PEP 768 – Safe external debugger interface for CPython

cfbolz · December 12, 2024, 7:18am

That’s an excellent idea, I’ll go and add that to PyPy, sending the code as an argument. Any ideas for the name of the event? remote_exec maybe?

steve.dower · December 12, 2024, 4:04pm

I’d pick one of the names already being used, so perhaps debugger_script or debugger_pending_call would make sense. (Or PyPy can add pypy.whatever if your names don’t look like those in the PEP.)

gaogaotiantian · December 13, 2024, 1:03am

A great PEP for devtool developers

pdb needs some polishing for this feature of course, and we probably will have a few difficult issues:

Completion won’t work
How can we sync between two processes? Try to read as much as possible from FIFO might not be stable - what if I set a breakpoint which does not hit until 5 seconds later? Can we solve this with both processes run in sync mode (single thread)?

However, that’s future discussion and probably not directly related to this PEP.

I do have a question about the PEP. I believe the new Python interface is part of the PEP, how do we know which thread picks up the injected code? For now, pdb will only stop at the thread where it was brought up so if it’s a multi-thread program, we might not be able to debug the thread we are interested in. Should this be resolved in this PEP or future improvement? I believe it’s not only about pdb, other tools have the similar issue. From the PEP it seems like it’s possible at C-level, but not Python (it’s probably also difficult to specify).

pablogsal · December 13, 2024, 1:20am

Indeed. The scope of the PEP is set up the foundation first and the we can sync on how to adapt PDB to offer a great experience in an issue as that won’t require a full fledged PEP.

I believe the new Python interface is part of the PEP, how do we know which thread picks up the injected code?

Ah I think this has been an oversight of the document. We have access to all the thread states and we can select in which one we want to install the code. You could pass down maybe the TID or any other form of thread ID. I think that we want to offer the possibility of specifying a specific thread but the default should be “whatever thread runs first” to guarantee faster attaching.

We will briefly discuss this and we will add this in the next PEP update.

gaogaotiantian · December 13, 2024, 1:39am

Thank you for the explanation, that sounds very reasonable. It might not be easy for users to know the thread ids of a process (unlike pid which is easily accessible). Probably be helpful to at least have an option to trigger on main thread. Anyway, I have no doubt that you’ll come up with a good solution. Looking forward to it!

Zheaoli · December 13, 2024, 3:57am

Hi, Thanks for the great PEP. I think this will help the Python debugger more useful.

But I have a personal thought.

Write control information:

Write a string of Python code to be executed into the debugger_script field in _PyRemoteDebuggerSupport.

Set debugger_pending_call flag in _PyRemoteDebuggerSupport

Set _PY_EVAL_PLEASE_STOP_BIT in the eval_breaker field

If I’m correct, we will need some special syscall like ptrace in Linux when we inject the code.

I think this will limit some usage especially in the container environment when it’s not a privilege container(need more system config)

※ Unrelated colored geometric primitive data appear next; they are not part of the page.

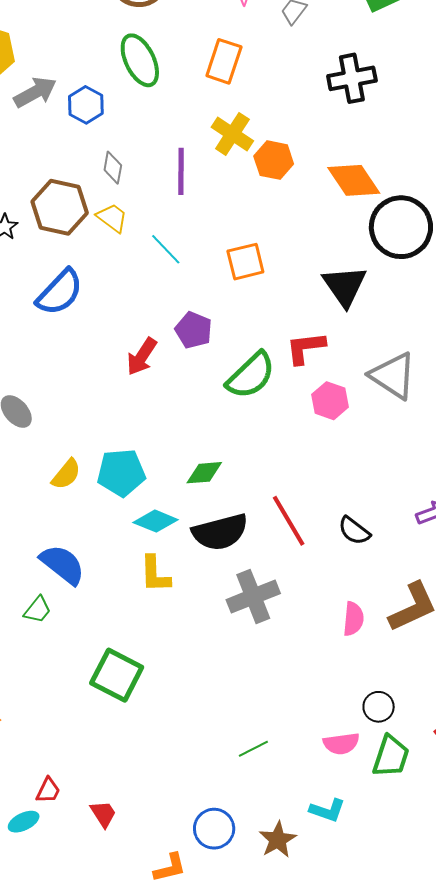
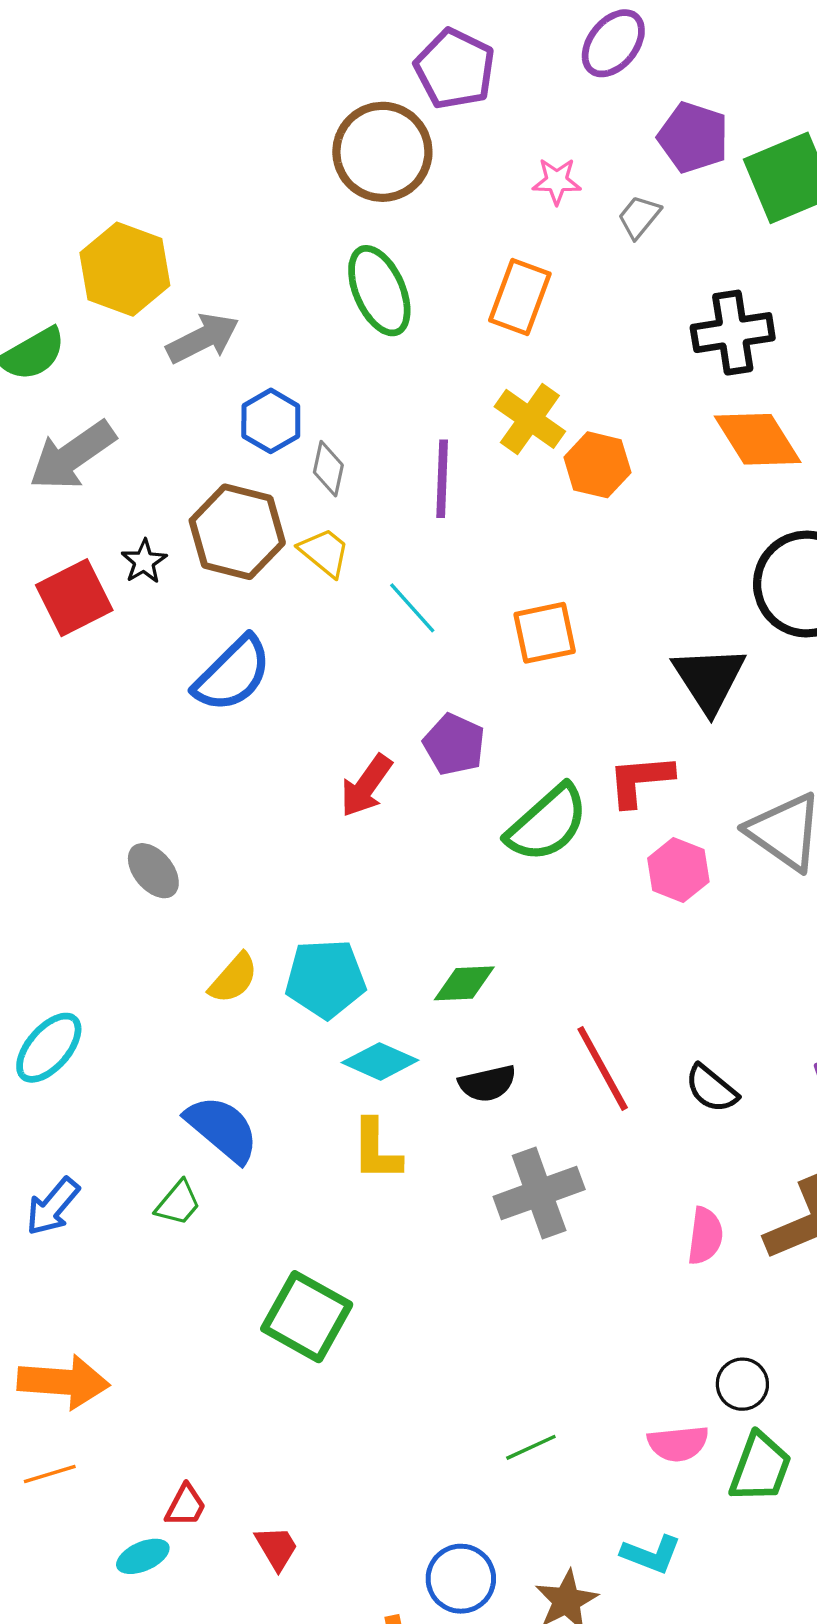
blue hexagon: (86, 105) -> (271, 421), moved
orange diamond: (354, 180) -> (758, 439), moved
black semicircle: (220, 532) -> (487, 1083), size x0.6

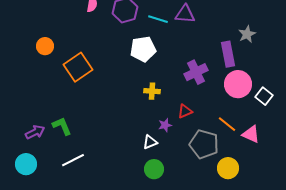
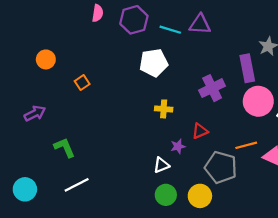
orange square: (78, 67) -> (82, 83), size x0.5
orange line: (227, 124) -> (246, 145), turned -54
purple arrow: (35, 132) -> (35, 113), moved
yellow circle: (228, 168) -> (200, 196), moved

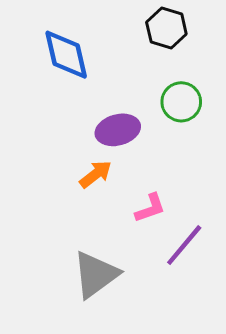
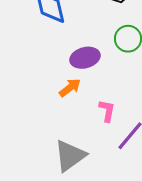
pink L-shape: (150, 208) -> (107, 111), turned -60

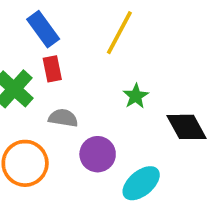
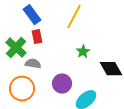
gray semicircle: (63, 118) -> (33, 64), moved

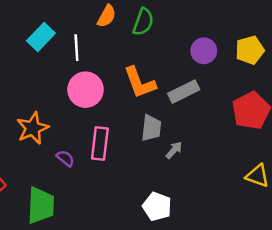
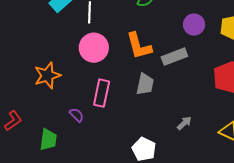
gray arrow: (174, 150) -> (184, 123), moved
purple semicircle: (65, 158) -> (76, 115), moved
green trapezoid: (41, 205) -> (48, 140), size x0.7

I’m not sure we can use some mechanism more common like socket API to reach the inject code target

Zheaoli · December 13, 2024, 4:09am

Just for other thought

I’m not sure we need to discuss the feature should be enabled default or not.

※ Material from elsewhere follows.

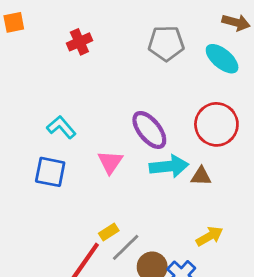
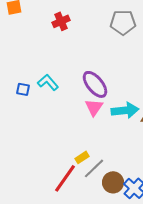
purple ellipse: (149, 130) -> (95, 84), moved
pink triangle: (110, 162) -> (94, 107), moved
blue square: (50, 172) -> (23, 89), moved, size x0.6

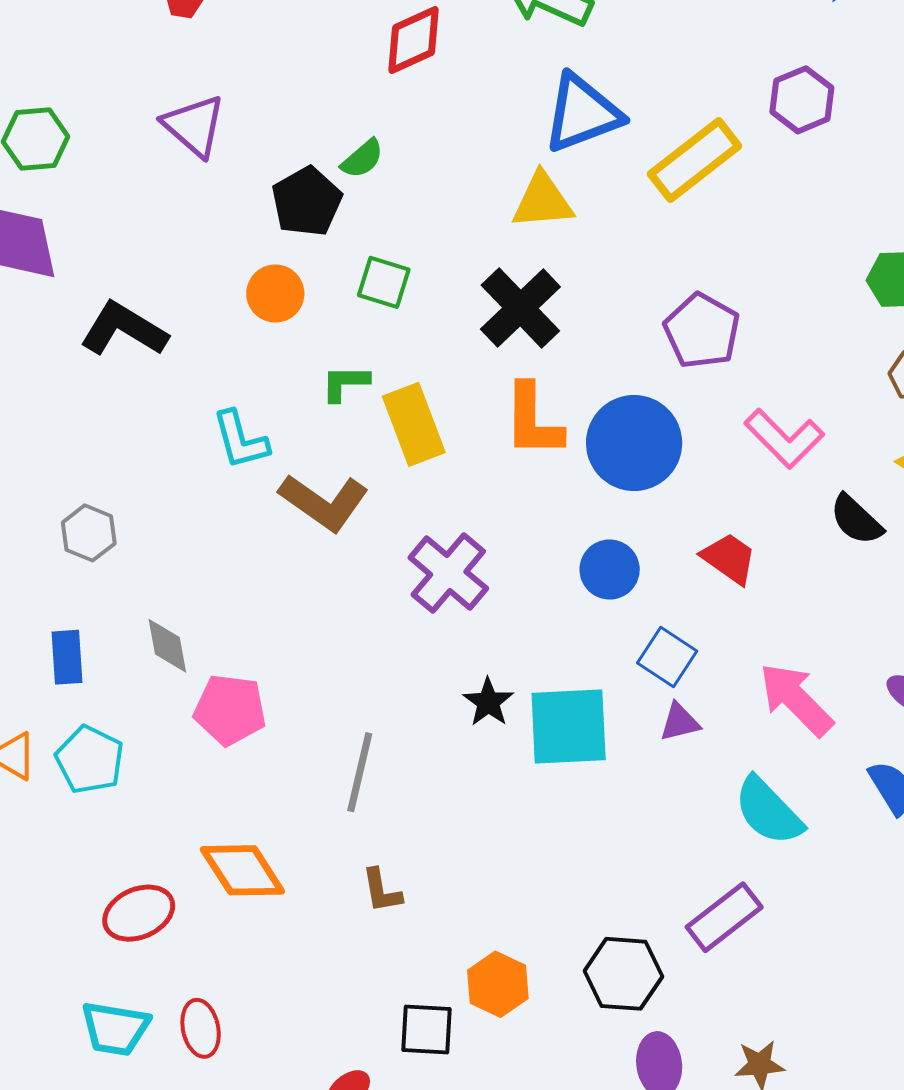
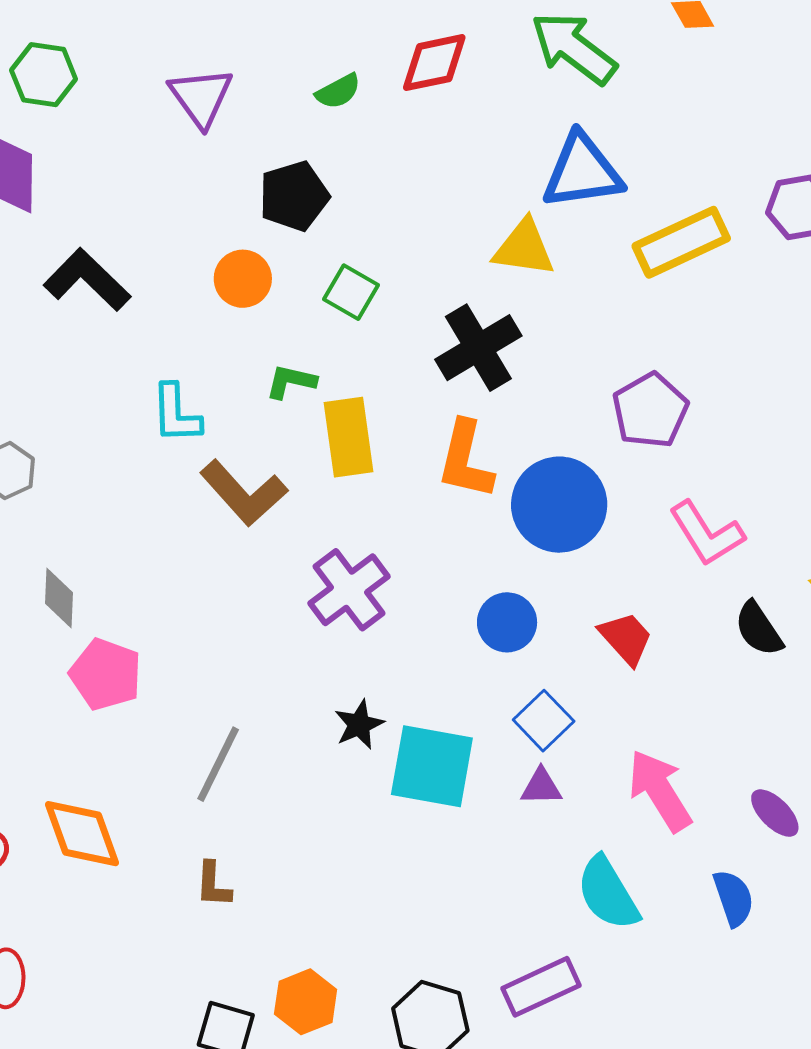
green semicircle: (362, 159) -> (338, 91), moved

I think this PEP will make the action more easy when we do something bad.

Zheaoli · December 13, 2024, 4:36am

For more detail

The new PEP introduces a distinctive process characteristic through the PyRuntime structure location mechanism. Combined with existing serialization vulnerabilities (like unsafe loading in PyTorch), this could potentially enable concerning attack scenarios:

An attacker could distribute a malicious model that, when loaded, would:

Enumerate processes on the target system
Identify Python processes using the new PyRuntime signature
Leverage remote code execution capabilities to extract sensitive data

This significantly lowers the barrier for executing malicious operations without process interruption. The deterministic nature of the PyRuntime location mechanism, while beneficial for debugging and monitoring, could inadvertently simplify process targeting and manipulation.

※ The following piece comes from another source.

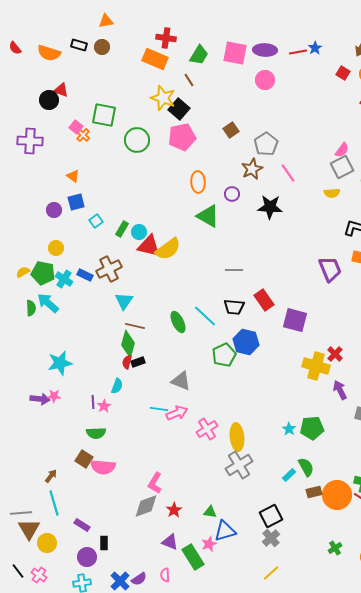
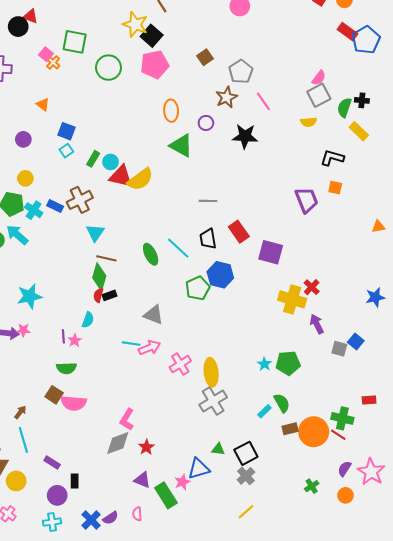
blue square: (76, 202) -> (66, 131), moved, turned 36
black trapezoid: (234, 307) -> (208, 239), turned 75
green triangle: (210, 512) -> (218, 449), moved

The implications for security infrastructure and defensive measures should be carefully considered before implementing this change.

In my thought, I think this PEP should be disabled by default to void the expose process feature

pablogsal · December 13, 2024, 6:21am

@Zheaoli i think you have misunderstood several aspects of the proposal.

If I’m correct, we will need some special syscall like ptrace in Linux when we inject the code.

No, the proposal is NOT injecting code in the remote process by executing assembly. This is covered in the document. The whole point of this proposal is to not have to inject assembly like normal debuggers do.

The new PEP introduces a distinctive process characteristic through the PyRuntime structure location mechanism.

The PEP is not adding that, that is already there

Leverage remote code execution capabilities to extract sensitive data

This step requires privileges that if the attacker has you already lost because you can extract whatever you want, the PEP is not changing this in any way or form and is not altering the security profile. This is covered in the text.

The deterministic nature of the PyRuntime location mechanism, while beneficial for debugging and monitoring, could inadvertently simplify process targeting and manipulation.

Again, PyRuntime is not new, and this is not something we are adding in the PEP

In my thought, I think this PEP should be disabled by default to void the expose process feature

It will be not be disabled by default because the idea is that users can benefit from it when they need to debug their code or profile it. I think that unfortunately you have misunderstood the proposal in several ways, including the security profile and what the PEP actually proposes.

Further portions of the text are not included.